Lean Chihiro, la manga girl du rap français
Mêlant avec aisance codes urbains agressifs et touches girly, la jeune rappeuse française de 20 ans incarne, dans sa musique comme dans son style, une féminité 3.0 affirmée et inventive. Révélée en 2017, elle s’apprête à dévoiler “Teenage Humanoid”, son nouvel EP.
Par Delphine Roche.
On a tendance à croire que se teindre les cheveux en rose relève d’un caprice adolescent. À 20 ans, pourtant, Lean Chihiro assume ce geste transgressif comme un double manifeste : celui d’une jeune femme en pleine construction personnelle, qui apprend à assumer ses désirs… et celui d’une artiste qui crée son propre univers. Apparue sur les radars en 2017, la rappeuse française peaufine depuis son flow mélodique, qu’elle pose sur des productions aériennes agrémentées de sonorités évoquant la pop asiatique ou les jeux vidéo. Dans ses clips et sur ses vêtements, la couleur rose revient comme un leitmotiv. C’est, par exemple, avec une batte de base-ball rose que la demoiselle explose un poney rose dans le clip de HardWork, pour en faire sortir une pluie de billets de banque.

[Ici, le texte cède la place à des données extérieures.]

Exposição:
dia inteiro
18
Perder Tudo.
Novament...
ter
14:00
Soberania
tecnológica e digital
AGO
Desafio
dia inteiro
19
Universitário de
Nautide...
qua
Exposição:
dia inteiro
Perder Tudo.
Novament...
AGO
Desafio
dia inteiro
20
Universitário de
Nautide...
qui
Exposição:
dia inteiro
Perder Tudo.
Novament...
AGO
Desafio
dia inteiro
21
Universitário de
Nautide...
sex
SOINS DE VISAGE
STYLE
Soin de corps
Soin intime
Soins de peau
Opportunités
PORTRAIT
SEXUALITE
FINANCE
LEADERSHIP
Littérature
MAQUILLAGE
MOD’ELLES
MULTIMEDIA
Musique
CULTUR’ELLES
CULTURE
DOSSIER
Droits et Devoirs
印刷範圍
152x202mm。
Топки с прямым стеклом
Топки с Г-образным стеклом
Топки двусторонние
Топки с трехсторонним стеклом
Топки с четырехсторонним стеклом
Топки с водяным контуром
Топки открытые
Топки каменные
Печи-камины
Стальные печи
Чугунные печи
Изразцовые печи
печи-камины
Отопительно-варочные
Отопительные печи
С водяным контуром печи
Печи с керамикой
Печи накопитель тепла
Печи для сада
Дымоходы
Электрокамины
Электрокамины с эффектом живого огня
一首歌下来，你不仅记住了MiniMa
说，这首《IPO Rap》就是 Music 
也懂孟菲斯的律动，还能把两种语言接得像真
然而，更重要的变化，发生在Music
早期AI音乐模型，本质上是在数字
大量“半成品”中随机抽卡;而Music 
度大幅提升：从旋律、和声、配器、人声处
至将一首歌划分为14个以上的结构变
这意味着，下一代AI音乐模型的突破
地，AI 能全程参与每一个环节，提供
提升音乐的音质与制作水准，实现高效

Avec son cocktail unique de touches girly et de codes urbains agressifs, Lean Chihiro semble tout droit sortie du film Spring Breakers. À ceci près qu’à l’inverse des antihéroïnes autodestructrices d’Harmony Korine, la rappeuse respire le calme et la maturité précoce. D’un père musicien et d’une mère mannequin, elle a appris tôt qu’on pouvait s’inventer soi-même, en sons et en images, comme un remède au conformisme des enfants. “Depuis toute petite, je suis dans mon monde, explique-t-elle. Je voulais être artiste, je n’avais pas les mêmes priorités que les jeunes de mon âge. Mais jusqu’au lycée, j’avais peur du regard des autres. Donc j’ai attendu d’avoir 15 ans pour me teindre les cheveux en rose. Depuis l’enfance aussi, je suis passionnée par la culture japonaise. Le soir, ma mère me lisait des histoires asiatiques traditionnelles. Puis elle m’a montré Princesse Mononoké et Le Voyage de Chihiro. J’ai commencé à apprendre le japonais par moi- même et, parallèlement, dès mes 14 ans, j’essayais aussi de composer mes propres sons, je chantais et je rappais.” Ses modèles se nomment alors Missy Elliott, Lauryn Hill, Erykah Badu. Aux antipodes des rappeuses hypersexualisées comme Nicki Minaj et Cardi B, Lean Chihiro assume une sorte de féminisme 3.0 aussi cash que kawaï, joyeux et inventif : “Je ne me reconnais pas dans les rôles de femme- objet, poursuit-elle. Je ne suis pas prête à tout pour attirer le regard masculin. Je veux montrer une image de la femme qui est réelle et qui n’est pas un fantasme des hommes.”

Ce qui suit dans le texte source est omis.